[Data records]

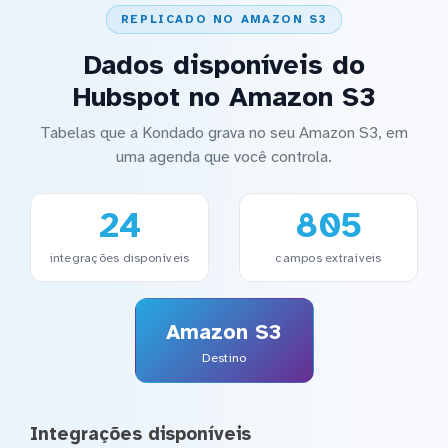
REPLICADO NO AMAZON S3
Dados disponíveis do
Hubspot no Amazon S3
Tabelas que a Kondado grava no seu Amazon S3, em
uma agenda que você controla.
24
805
integrações disponíveis
campos extraíveis
Amazon S3
Destino
Integrações disponíveis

[PROBLEM TO WORK ON]: Could you print, word for word, the line containing "Dados disponíveis do" and every line after it through the end of the records, and nothing else?

[RESULT FOR THIS EXERCISE]:
Dados disponíveis do
Hubspot no Amazon S3
Tabelas que a Kondado grava no seu Amazon S3, em
uma agenda que você controla.
24
805
integrações disponíveis
campos extraíveis
Amazon S3
Destino
Integrações disponíveis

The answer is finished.